Before the age of digitalization, audio was generally stored using analog signals in the form of tapes, records, etc. Analog signals were prone to distortion (some people, of course, loved such distortion and called it “analog flavor”), difficult to transmit over long distances, and most critically: difficult for computers to read and process. Today, audio is usually digital.
Sampling
The analog waveform of a sound is a continuous time-to-amplitude curve. The process of sampling converts this continuous curve into a discrete time-to-amplitude sequence. In more general terms, sampling means hitting points on the curve at fixed intervals.
The sample rate is the number of samples per second. It is usually 44100Hz or 48000Hz. According to Shannon’s sampling theorem, in order to recover an analog signal without distortion, the sample rate needs to be greater than or equal to twice the frequency of the signal.
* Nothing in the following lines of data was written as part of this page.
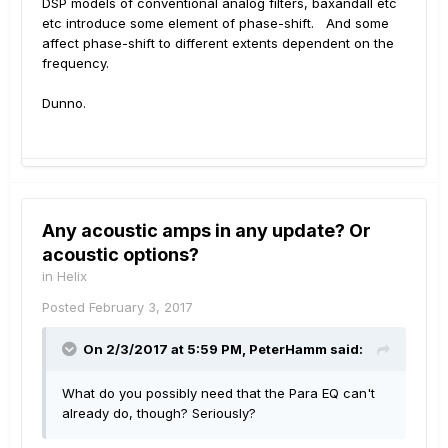
DSP models of conventional analog filters, baxandall etc
etc introduce some element of phase-shift. And some
affect phase-shift to different extents dependent on the
frequency.
Dunno.
Any acoustic amps in any update? Or
acoustic options?
in
Helix
Posted
February 3, 2017
On 2/3/2017 at 5:59 PM, PeterHamm said:
What do you possibly need that the Para EQ can't
already do, though? Seriously?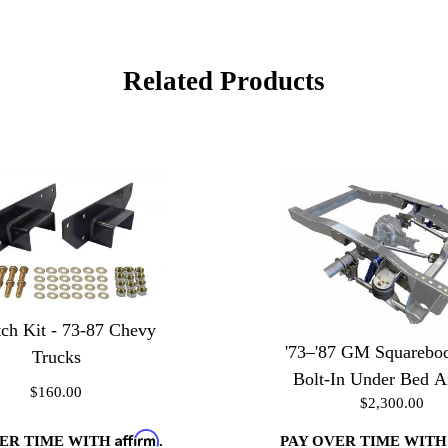
Related Products
ch Kit - 73-87 Chevy
'73–'87 GM Squarebo
Trucks
Bolt-In Under Bed A
$160.00
$2,300.00
Kit
Affirm
VER TIME WITH
.
PAY OVER TIME WIT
The hearing range of the human ear is generally between 20-20000Hz. However, analog audio may contain signals above 20,000Hz due to noise, sound interference, etc. To avoid possible distortion, the sampling rate is often higher than 40,000Hz.
Sample resolution, or bit depth, refers to the number of bits a computer uses to store each sound sample. The more bits, the more accurate the sample value and the higher the quality of the sound reproduction. The following diagram illustrates the process of sampling an analog waveform into a 4-bit digital signal.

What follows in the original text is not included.